DIGNIFICACIÓN DE LA MUJER
Sumario
Situación de las mujeres en la América Prehispánica
Aunque circunscrita a la sociedad azteca, quizá la mejor información sobre la situación de las mujeres en la América Prehispánica es la que nos proporciona fray Bernardino de Sahagún. El sabio fraile franciscano con la ayuda de sus discípulos indígenas en el Colegio de la Santa Cruz de Tlatelolco, recopiló información suficiente sobre muchos temas, incluyendo el que nos ocupa.

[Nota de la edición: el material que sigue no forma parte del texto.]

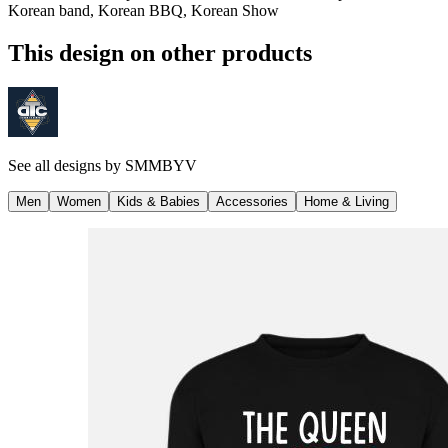
Korean band, Korean BBQ, Korean Show
This design on other products
See all designs by
SMMBYV
Men
Women
Kids & Babies
Accessories
Home & Living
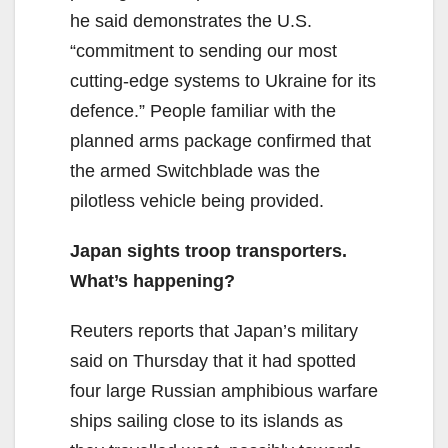
he said demonstrates the U.S.
“commitment to sending our most
cutting-edge systems to Ukraine for its
defence.” People familiar with the
planned arms package confirmed that
the armed Switchblade was the
pilotless vehicle being provided.
Japan sights troop transporters.
What’s happening?
Reuters reports that Japan’s military
said on Thursday that it had spotted
four large Russian amphibious warfare
ships sailing close to its islands as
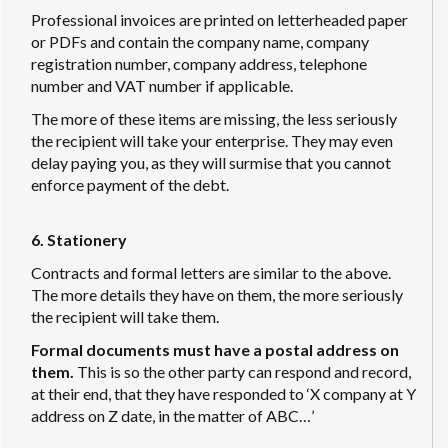
Professional invoices are printed on letterheaded paper
or PDFs and contain the company name, company
registration number, company address, telephone
number and VAT number if applicable.
The more of these items are missing, the less seriously
the recipient will take your enterprise. They may even
delay paying you, as they will surmise that you cannot
enforce payment of the debt.
6. Stationery
Contracts and formal letters are similar to the above.
The more details they have on them, the more seriously
the recipient will take them.
Formal documents must have a postal address on
them.
This is so the other party can respond and record,
at their end, that they have responded to ‘X company at Y
address on Z date, in the matter of ABC…’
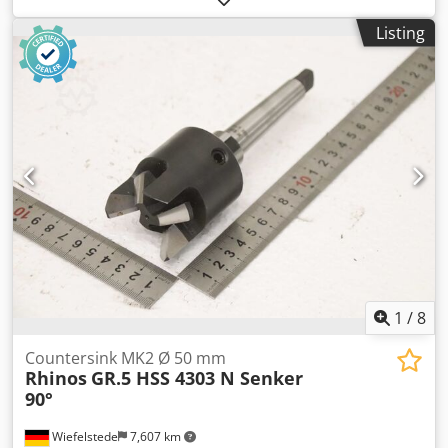
(Changes and errors in the technical data and
Listing
specifications are subject to change!) We will gladly answer
any further questions you may have over the phone.
Dkedpszdn T Refx Amlsr
1
/
8
Countersink MK2 Ø 50 mm
Rhinos
GR.5 HSS 4303 N Senker
90°
Wiefelstede
7,607 km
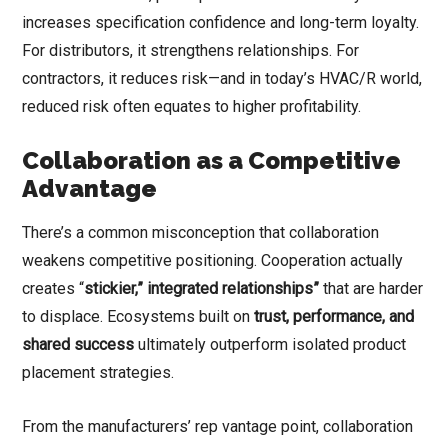
increases specification confidence and long-term loyalty.
For distributors, it strengthens relationships. For
contractors, it reduces risk—and in today’s HVAC/R world,
reduced risk often equates to higher profitability.
Collaboration as a Competitive
Advantage
There’s a common misconception that collaboration
weakens competitive positioning. Cooperation actually
creates “
stickier,” integrated relationships”
that are harder
to displace. Ecosystems built on
trust, performance, and
shared success
ultimately outperform isolated product
placement strategies.
From the manufacturers’ rep vantage point, collaboration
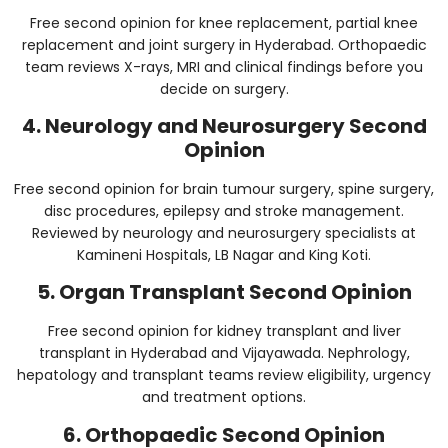
Free second opinion for knee replacement, partial knee
replacement and joint surgery in Hyderabad. Orthopaedic
team reviews X-rays, MRI and clinical findings before you
decide on surgery.
4. Neurology and Neurosurgery Second
Opinion
Free second opinion for brain tumour surgery, spine surgery,
disc procedures, epilepsy and stroke management.
Reviewed by neurology and neurosurgery specialists at
Kamineni Hospitals, LB Nagar and King Koti.
5. Organ Transplant Second Opinion
Free second opinion for kidney transplant and liver
transplant in Hyderabad and Vijayawada. Nephrology,
hepatology and transplant teams review eligibility, urgency
and treatment options.
6. Orthopaedic Second Opinion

Su método –por el que muchos lo consideran «padre de la etnología»- fue recabar información, investigar sobre datos confusos, clasificar e interpretar esa información, y por último asentarla por escrito, usando la lengua náhuatl para mayor precisión; la traducción sería lo último. Por lo que se refiere al tema de la mujer, ésta quedó registrada, sobre todo, en los capítulos XIII, XIV y XV del Libro Décimo de su magna obra «Historia general de las cosas de la Nueva España».[1]

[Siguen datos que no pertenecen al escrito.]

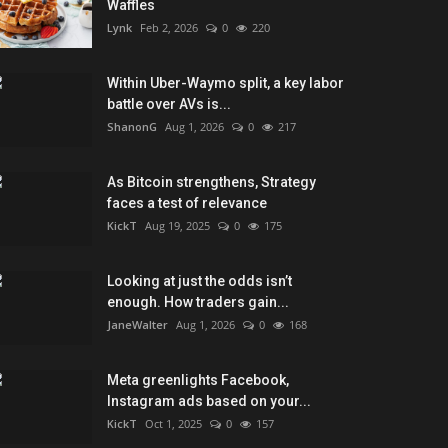
Waffles
Lynk
Feb 2, 2026
0
220
Within Uber-Waymo split, a key labor
battle over AVs is...
ShanonG
Aug 1, 2026
0
217
As Bitcoin strengthens, Strategy
faces a test of relevance
KickT
Aug 19, 2025
0
175
Looking at just the odds isn’t
enough. How traders gain...
JaneWalter
Aug 1, 2026
0
168
Meta greenlights Facebook,
Instagram ads based on your...
KickT
Oct 1, 2025
0
157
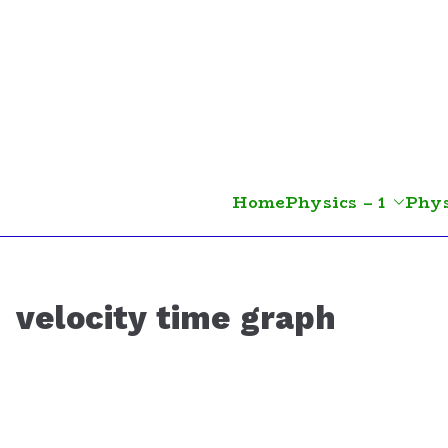
Skip
to
content
Home
Physics – 1
Phys
velocity time graph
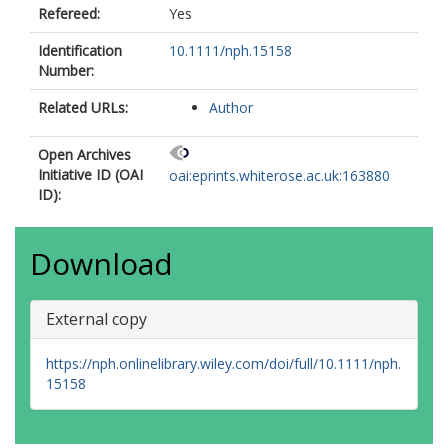
Refereed:
Yes
Identification
10.1111/nph.15158
Number:
Related URLs:
Author
Open Archives
Initiative ID (OAI
oai:eprints.whiterose.ac.uk:163880
ID):
Download
External copy
https://nph.onlinelibrary.wiley.com/doi/full/10.1111/nph.
15158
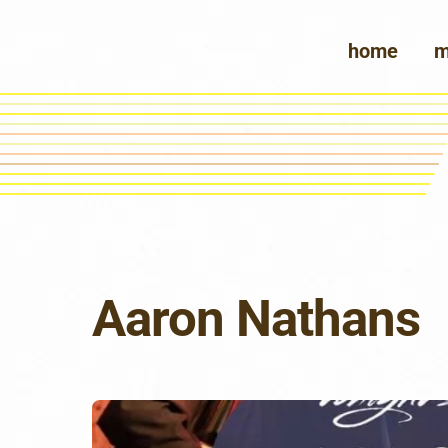
Skip
to
home
m
content
Aaron Nathans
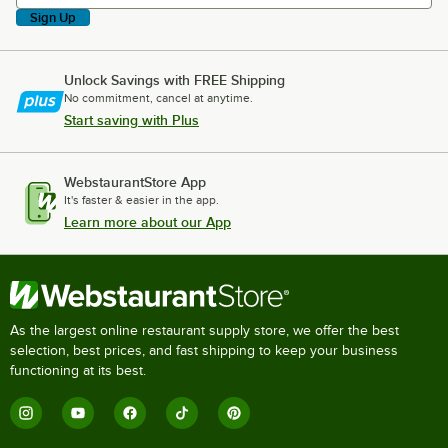
Sign Up
Unlock Savings with FREE Shipping
No commitment, cancel at anytime.
Start saving with Plus
WebstaurantStore App
It's faster & easier in the app.
Learn more about our App
As the largest online restaurant supply store, we offer the best
selection, best prices, and fast shipping to keep your business
functioning at its best.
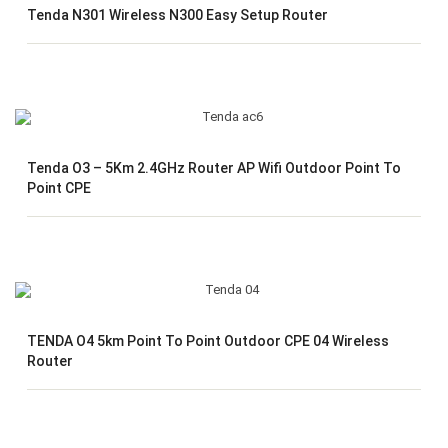
Tenda N301 Wireless N300 Easy Setup Router
Tenda O3 – 5Km 2.4GHz Router AP Wifi Outdoor Point To
Point CPE
TENDA O4 5km Point To Point Outdoor CPE 04 Wireless
Router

El tema de la mujer no lo limita Sahagún a esos tres capítulos; también lo aborda en muchos otros relacionados con costumbres y ceremonias de la sociedad azteca, como el capítulo XVIII del Libro Sexto, en el que describe “Del lenguaje y afectos que los señores usaban hablando y doctrinando a sus hijas cuando ya habían llegado a los años de la discreción”, etc.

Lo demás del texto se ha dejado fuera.